When they were gone Mrs. took the garden hose, a ladder, her trusty Playtex gloves and scrub brush, and with an industrial-sized bottle of lemon-lime Palmolive she washed the side of the house, the patio, and even the grass. “Go on down to the basement and bring up the beach things,” she told Henry and me when she finished. “We’re taking a few days off.”
Henry and I plunged into the clammy cool of the basement, into the history packed away on deep wooden shelves Mr. had put up a few summers before. We took out all of Henry’s old toys, played with them again, and lived our lives over. We did the memory quiz — do you remember when? — testing to see if we agreed on history, making sure we’d gotten everything right. We pulled out the beach chairs, inflatable rafts, and the Styrofoam cooler, and loaded them all into the back of Mrs.’s station wagon.
While Mrs. and baby June stayed at the foamy edge of the ocean, Henry and I danced in the waves, hurling ourselves toward them, daring the ocean to knock us out, to carry us away.
Despite our being coated with layers and layers of thick white sunblock, by the time the lifeguard pulled his station far back on the sand and walked off with the life preserver, we were red-hot like steamed lobsters.
We walked back to the motel dragging the beach chairs, the Styrofoam cooler, and all the extra sand our bathing suits would hold. To save time and hot water, Henry and I showered together and then turned the bathroom over to Mrs. and baby June. On our way out of the bathroom, Mrs. grabbed Henry by the head and recombed his hair the normal Henry way. He didn’t stop her. He didn’t rearrange it Stanton style.
Scrubbed and desalted, we sat at the four stations of the dinette set, eating two large and wonderful pizzas, drinking orange soda from cans, and simultaneously watching television. After dinner we all walked down the boardwalk watching seagulls plucking free food out of the sand and the sky and disappearing into darkness. Mrs. bought each of us a warm puffy ball of fried dough dipped in powdered sugar, and as we walked, baby June fell asleep in her mother’s arms.
It was eight-thirty when we got back to the room. Mrs. lay down on the bed with baby June. Henry and I writhed around, pillow fighting, changing TV channels, and generally spinning on the edge until finally Mrs. had enough, took a twenty-dollar bill out of the nightstand, and told us to put on sweatshirts and long pants, to go out, and blow off some steam. “Be careful and have fun.”
We raced out of the motel and back onto the boardwalk. Immediately, Henry bought a bucket of french fries and a Coke. We ate our way down the wooden planks, stopping to play darts and balloons, frog flip, and Skee-Ball, stuffing our pockets with cheap plush prizes. We bought vanilla-and-chocolate soft-swirl ice-cream cones, and fresh-made caramel corn.

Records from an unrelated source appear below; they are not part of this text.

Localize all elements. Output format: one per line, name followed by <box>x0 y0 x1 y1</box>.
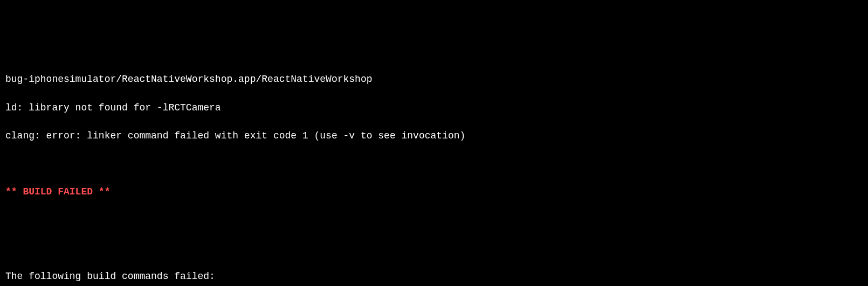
terminal-output[interactable]: bug-iphonesimulator/ReactNativeWorkshop.… <box>5 58 863 286</box>
terminal-line: The following build commands failed: <box>5 269 863 283</box>
build-failed-message: ** BUILD FAILED ** <box>5 185 863 199</box>
terminal-line: ld: library not found for -lRCTCamera <box>5 101 863 115</box>
terminal-blank-line <box>5 157 863 171</box>
terminal-line: bug-iphonesimulator/ReactNativeWorkshop.… <box>5 72 863 86</box>
terminal-blank-line <box>5 241 863 255</box>
terminal-line: clang: error: linker command failed with… <box>5 129 863 143</box>
terminal-blank-line <box>5 213 863 227</box>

We sat on a bench eating while a summer’s night parade of all human possibility swept by: deformed people, big families, small families, orphans, kids on first dates, guys in sawed-off leather jackets, old people. My skin was so hot from the sunburn that it felt cold. Shivery goose bumps covered my arms, legs, and the back of my neck. I was sugar-intoxicated. Music came out of every store, arcade, and refreshment stand, a thousand radios all tuned to a different station.

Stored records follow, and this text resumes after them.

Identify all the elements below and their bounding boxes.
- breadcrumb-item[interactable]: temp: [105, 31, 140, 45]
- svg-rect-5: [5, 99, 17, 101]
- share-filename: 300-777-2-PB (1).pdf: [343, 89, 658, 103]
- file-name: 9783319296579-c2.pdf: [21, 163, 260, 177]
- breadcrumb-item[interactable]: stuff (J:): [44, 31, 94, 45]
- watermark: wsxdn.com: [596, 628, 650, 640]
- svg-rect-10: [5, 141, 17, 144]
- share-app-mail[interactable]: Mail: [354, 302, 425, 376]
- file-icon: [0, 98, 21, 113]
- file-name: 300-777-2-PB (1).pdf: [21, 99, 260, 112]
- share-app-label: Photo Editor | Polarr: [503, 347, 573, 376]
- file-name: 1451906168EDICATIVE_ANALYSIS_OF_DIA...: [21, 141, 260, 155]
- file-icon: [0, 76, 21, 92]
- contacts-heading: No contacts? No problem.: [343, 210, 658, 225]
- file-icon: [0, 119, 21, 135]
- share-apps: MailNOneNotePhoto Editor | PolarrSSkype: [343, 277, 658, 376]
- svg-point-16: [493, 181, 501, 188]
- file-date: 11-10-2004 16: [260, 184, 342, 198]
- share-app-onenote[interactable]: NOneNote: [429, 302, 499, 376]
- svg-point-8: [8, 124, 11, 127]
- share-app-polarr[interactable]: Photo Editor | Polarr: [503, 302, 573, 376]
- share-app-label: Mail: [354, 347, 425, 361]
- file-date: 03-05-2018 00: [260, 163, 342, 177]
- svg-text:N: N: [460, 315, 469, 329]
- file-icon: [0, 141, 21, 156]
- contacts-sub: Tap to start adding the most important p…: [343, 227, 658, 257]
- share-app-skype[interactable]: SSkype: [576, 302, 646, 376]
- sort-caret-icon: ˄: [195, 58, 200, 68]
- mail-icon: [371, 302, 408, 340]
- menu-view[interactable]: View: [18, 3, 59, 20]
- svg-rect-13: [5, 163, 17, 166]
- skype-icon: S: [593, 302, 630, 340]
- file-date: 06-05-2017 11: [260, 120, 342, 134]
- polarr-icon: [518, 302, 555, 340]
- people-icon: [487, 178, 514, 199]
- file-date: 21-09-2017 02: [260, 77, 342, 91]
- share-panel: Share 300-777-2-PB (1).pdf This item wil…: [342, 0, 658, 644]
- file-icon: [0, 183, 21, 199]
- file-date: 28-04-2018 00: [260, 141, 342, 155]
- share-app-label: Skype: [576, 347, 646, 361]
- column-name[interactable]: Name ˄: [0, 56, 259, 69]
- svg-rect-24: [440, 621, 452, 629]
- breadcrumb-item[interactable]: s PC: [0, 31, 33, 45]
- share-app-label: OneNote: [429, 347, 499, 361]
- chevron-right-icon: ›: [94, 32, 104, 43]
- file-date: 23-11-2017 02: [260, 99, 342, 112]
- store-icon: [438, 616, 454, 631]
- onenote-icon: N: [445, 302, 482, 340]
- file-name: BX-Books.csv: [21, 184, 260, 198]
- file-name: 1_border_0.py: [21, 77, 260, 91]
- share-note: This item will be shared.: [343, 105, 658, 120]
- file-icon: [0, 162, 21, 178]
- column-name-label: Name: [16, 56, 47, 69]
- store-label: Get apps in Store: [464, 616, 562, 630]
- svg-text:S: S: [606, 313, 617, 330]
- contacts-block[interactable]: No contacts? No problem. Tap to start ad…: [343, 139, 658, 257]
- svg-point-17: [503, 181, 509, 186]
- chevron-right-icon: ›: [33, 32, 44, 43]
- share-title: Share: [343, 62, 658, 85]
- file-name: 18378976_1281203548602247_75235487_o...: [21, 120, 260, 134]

As we got closer to the amusement park at the end of the boardwalk, the music got louder, each little radio competing with the next, and all of them competing with the mechanical oom pah pah of the giant carousel that cut through the night. At the gates where the boardwalk met the park, everything melted into a multicolored, multiflavored, sensomatic, dizzying, swirly whirl. We had to run one way or the other, but couldn’t stay there in the black hole of sensation. We charged toward the amusement park, toward the ticket booth. Henry slammed down what was left of the twenty and got two fistfuls of tickets. We ran from ride to ride watching each one for a few seconds, deciding which were the best investments: Roller Coaster, Haunted House, Swiss Avalanche.

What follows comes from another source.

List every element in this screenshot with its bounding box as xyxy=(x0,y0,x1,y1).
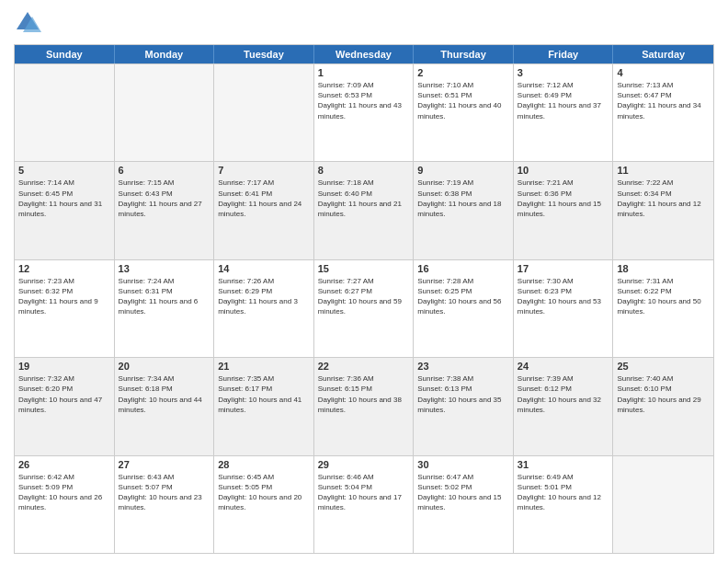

“That one definitely,” Henry said, pointing across the park to spaceships taking off into the sky, trailing red-and-white afterglow. “Come on.” We ran to the far edge of the park, to this last ride, sandwiched in the corner that touched the ocean. Rockets Round the Moon. There was a plot of grass, a metal chain-link fence and then barnacle-covered rocks, railroad tie shoring, and the water evenly slapping against the edge of the world.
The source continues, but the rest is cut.